Given all this, what are faithful pastors and parents to do?
First, honor and accept your child’s faith. While we should not pressure, coerce, or manipulate a profession from young children, we also shouldn’t be surprised when they respond in childlike trust to the Jesus we claim is so beautiful. As you teach and present Christ to them, do so believing that if he is lifted up, he will draw all people — including your children — to himself.

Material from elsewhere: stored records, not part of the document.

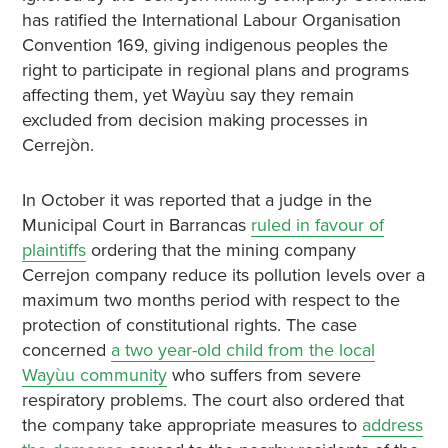
has ratified the International Labour Organisation
Convention 169, giving indigenous peoples the
right to participate in regional plans and programs
affecting them, yet Wayùu say they remain
excluded from decision making processes in
Cerrejòn.
In October it was reported that a judge in the
Municipal Court in Barrancas
ruled in favour of
plaintiffs
ordering that the mining company
Cerrejon company reduce its pollution levels over a
maximum two months period with respect to the
protection of constitutional rights. The case
concerned
a two year-old child from the local
Wayùu community
who suffers from severe
respiratory problems. The court also ordered that
the company take appropriate measures to
address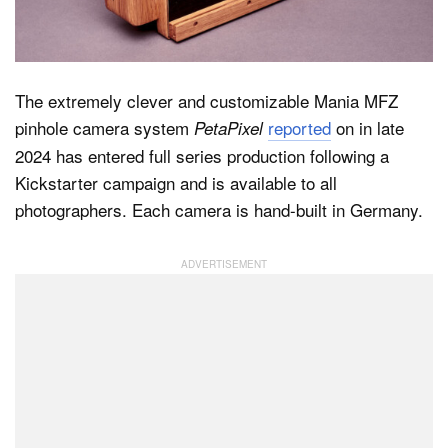
Dark Mode
The extremely clever and customizable Mania MFZ
pinhole camera system
reported
on in late
PetaPixel
2024 has entered full series production following a
Kickstarter campaign and is available to all
photographers. Each camera is hand-built in Germany.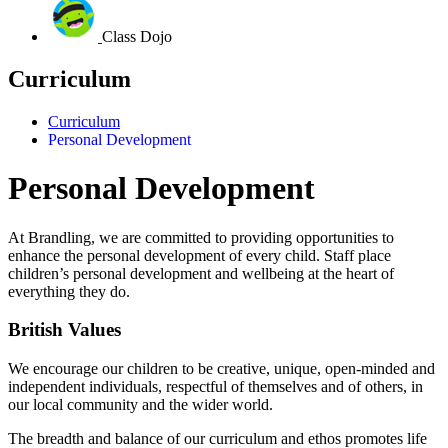
Class Dojo
Curriculum
Curriculum
Personal Development
Personal Development
At Brandling, we are committed to providing opportunities to
enhance the personal development of every child.
Staff place
children’s personal development and wellbeing at the heart of
everything they do.
British Values
We encourage our children to be creative, unique, open-minded and
independent individuals, respectful of themselves and of others, in
our local community and the wider world.
The breadth and balance of our curriculum and ethos promotes life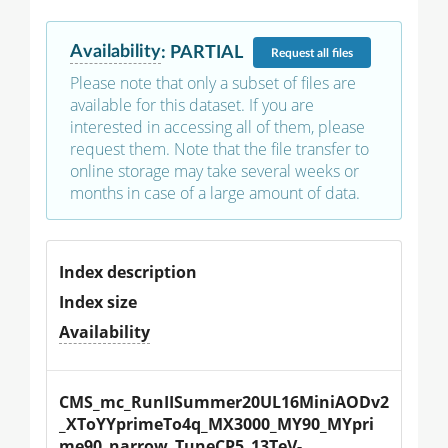
Availability
:
PARTIAL
Request
all files
Please note that only a subset of files are
available for this dataset. If you are
interested in accessing all of them, please
request them. Note that the file transfer to
online storage may take several weeks or
months in case of a large amount of data.
Index description
Index size
Availability
CMS_mc_RunIISummer20UL16MiniAODv2
_XToYYprimeTo4q_MX3000_MY90_MYpri
me90_narrow_TuneCP5_13TeV-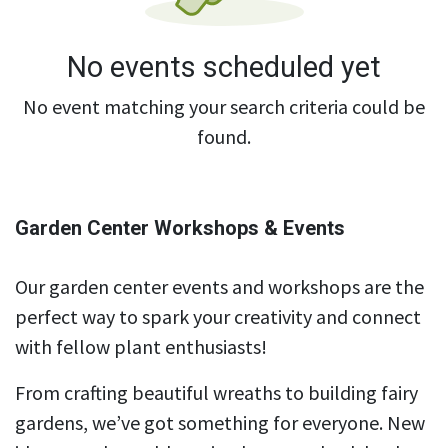
No events scheduled yet
No event matching your search criteria could be
found.
Garden Center Workshops & Events
Our garden center events and workshops are the
perfect way to spark your creativity and connect
with fellow plant enthusiasts!
From crafting beautiful wreaths to building fairy
gardens, we’ve got something for everyone. New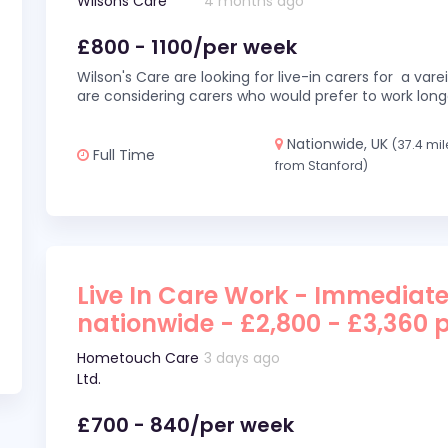
Wilsons Care
4 months ago
£800 - 1100/per week
Wilson's Care are looking for live-in carers for a var
are considering carers who would prefer to work long
Nationwide, UK
(37.4 mil
Full Time
from Stanford)
Live In Care Work - Immediate
nationwide - £2,800 - £3,360 
Hometouch Care
3 days ago
Ltd.
£700 - 840/per week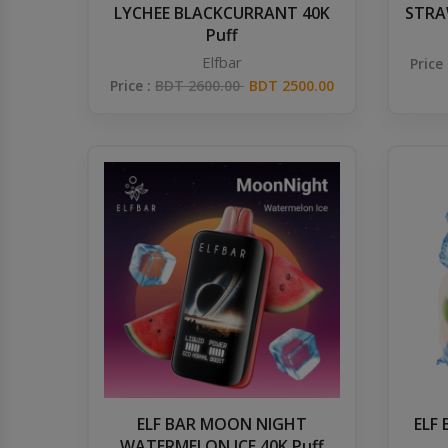
LYCHEE BLACKCURRANT 40K
STRAW
Puff
Elfbar
Price
Price :
BDT 2600.00
BDT 2500.00
ELF BAR MOON NIGHT
ELF
WATERMELON ICE 40K Puff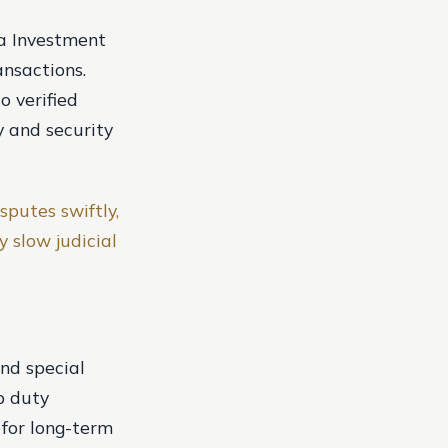
ra Investment
ansactions.
o verified
y and security
sputes swiftly,
y slow judicial
nd special
p duty
 for long-term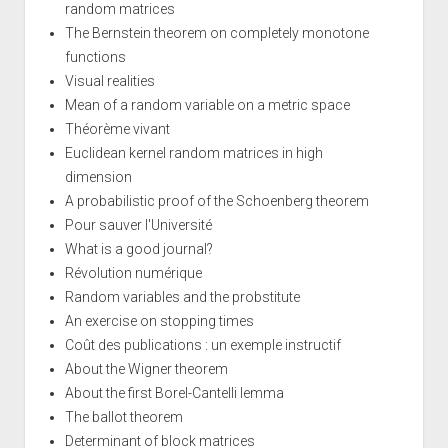
random matrices
The Bernstein theorem on completely monotone
functions
Visual realities
Mean of a random variable on a metric space
Théorème vivant
Euclidean kernel random matrices in high
dimension
A probabilistic proof of the Schoenberg theorem
Pour sauver l'Université
What is a good journal?
Révolution numérique
Random variables and the probstitute
An exercise on stopping times
Coût des publications : un exemple instructif
About the Wigner theorem
About the first Borel-Cantelli lemma
The ballot theorem
Determinant of block matrices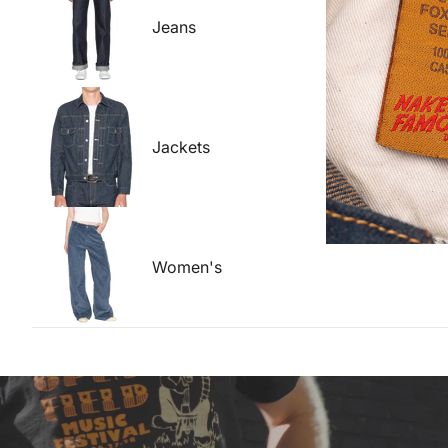
Jeans
Jackets
Women's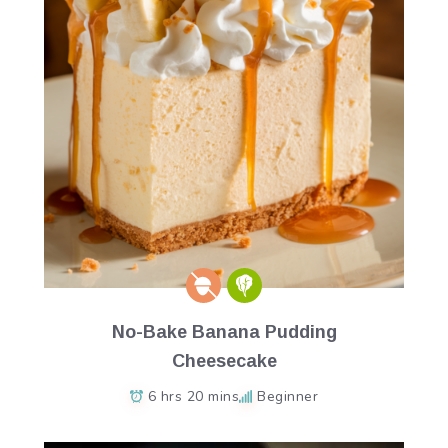
No-Bake Banana Pudding
Cheesecake
6 hrs 20 mins
Beginner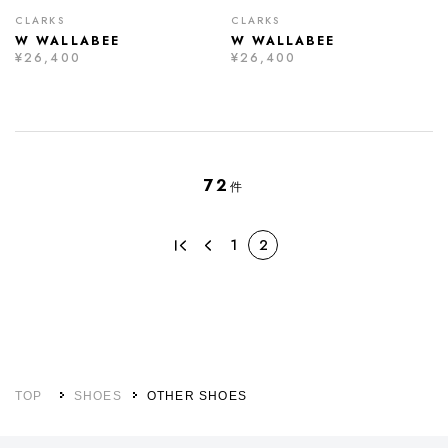
CLARKS
CLARKS
W WALLABEE
W WALLABEE
¥26,400
¥26,400
72
件
1
2
TOP
SHOES
OTHER SHOES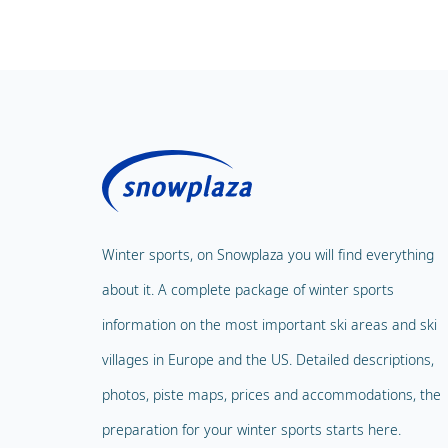
Winter sports, on Snowplaza you will find everything
about it. A complete package of winter sports
information on the most important ski areas and ski
villages in Europe and the US. Detailed descriptions,
photos, piste maps, prices and accommodations, the
preparation for your winter sports starts here.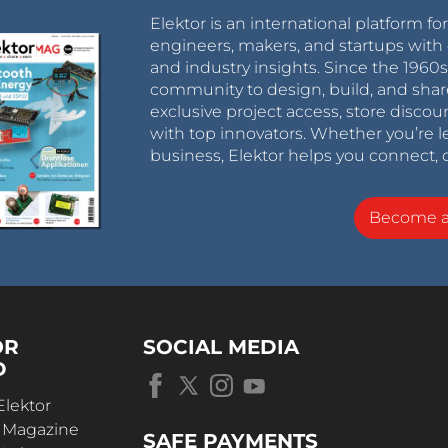
Elektor is an international platform fo
engineers, makers, and startups with 
and industry insights. Since the 196
community to design, build, and shar
exclusive project access, store discou
with top innovators. Whether you’re le
business, Elektor helps you connect, 
Become 
OR
SOCIAL MEDIA
D
Elektor
r Magazine
SAFE PAYMENTS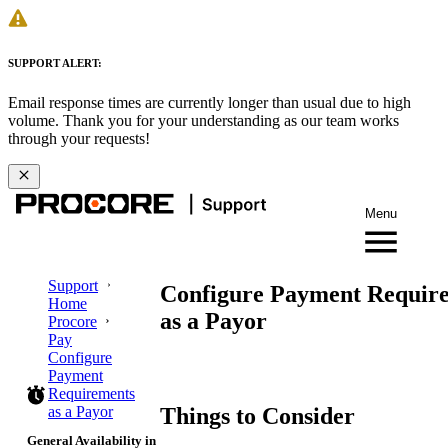
SUPPORT ALERT:
Email response times are currently longer than usual due to high
volume. Thank you for your understanding as our team works
through your requests!
Menu
Support
Configure Payment Requir
Home
as a Payor
Procore
Pay
Configure
Payment
Requirements
Things to Consider
as a Payor
General Availability in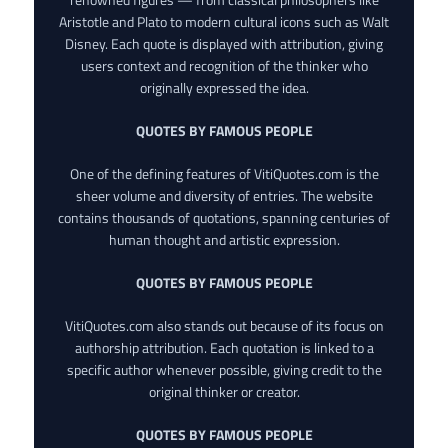
Aristotle and Plato to modern cultural icons such as Walt
Disney. Each quote is displayed with attribution, giving
users context and recognition of the thinker who
originally expressed the idea.
QUOTES BY FAMOUS PEOPLE
One of the defining features of VitiQuotes.com is the
sheer volume and diversity of entries. The website
contains thousands of quotations, spanning centuries of
human thought and artistic expression.
QUOTES BY FAMOUS PEOPLE
VitiQuotes.com also stands out because of its focus on
authorship attribution. Each quotation is linked to a
specific author whenever possible, giving credit to the
original thinker or creator.
QUOTES BY FAMOUS PEOPLE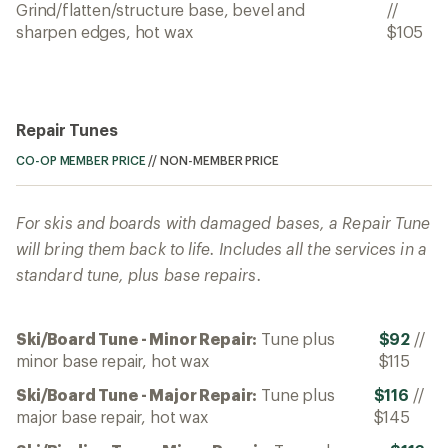
Grind/flatten/structure base, bevel and
//
sharpen edges, hot wax
$105
Repair Tunes
CO-OP MEMBER PRICE
//
NON-MEMBER PRICE
For skis and boards with damaged bases, a Repair Tune
will bring them back to life. Includes all the services in a
standard tune, plus base repairs.
Ski/Board Tune - Minor Repair:
Tune plus
$92
//
minor base repair, hot wax
$115
Ski/Board Tune - Major Repair:
Tune plus
$116
//
major base repair, hot wax
$145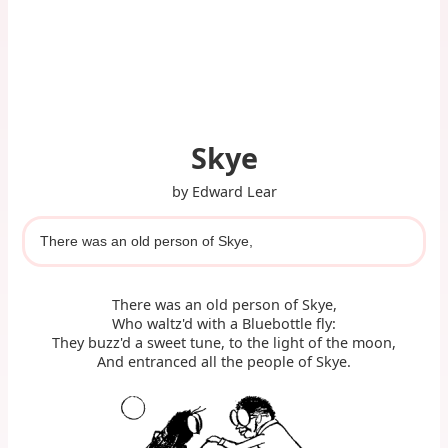
Skye
by Edward Lear
There was an old person of Skye,
There was an old person of Skye,
Who waltz'd with a Bluebottle fly:
They buzz'd a sweet tune, to the light of the moon,
And entranced all the people of Skye.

Second, if your child does make a profession of faith, recognize that they do not naturally know the next steps. Remember how limited a child’s scope of reference is. As parents, we are the ones introducing the world to them — whether it’s trying a new food, starting school, or understanding the ordinance of baptism. So when there is a baptismal service at church, talk with your children about what you’re doing together as a community, and explicitly tell them that this is symbol is available to them. Do not assume that your child knows this, especially if they’ve not seen other children baptized. You can say something as simple as, “The Bible teaches that those who want to love, follow, and obey Jesus will show this by being baptized. If that’s something you want to do, let me know and we can talk about it more. I will help you.”
The reality is that children face hurdles to baptism that have nothing to do with the validity of their faith or their desire to obey Jesus. But just as we’d never ask a child to sign themselves up for school when they are ready to learn, parents should feel the freedom to direct children to baptismal waters when they see signs of faith and repentance.
But finally and most importantly, recognize that when a child professes faith and is eventually baptized, their journey is only beginning. As my husband and I have explained it to our own children, this is the first step of a lifetime of walking with Jesus.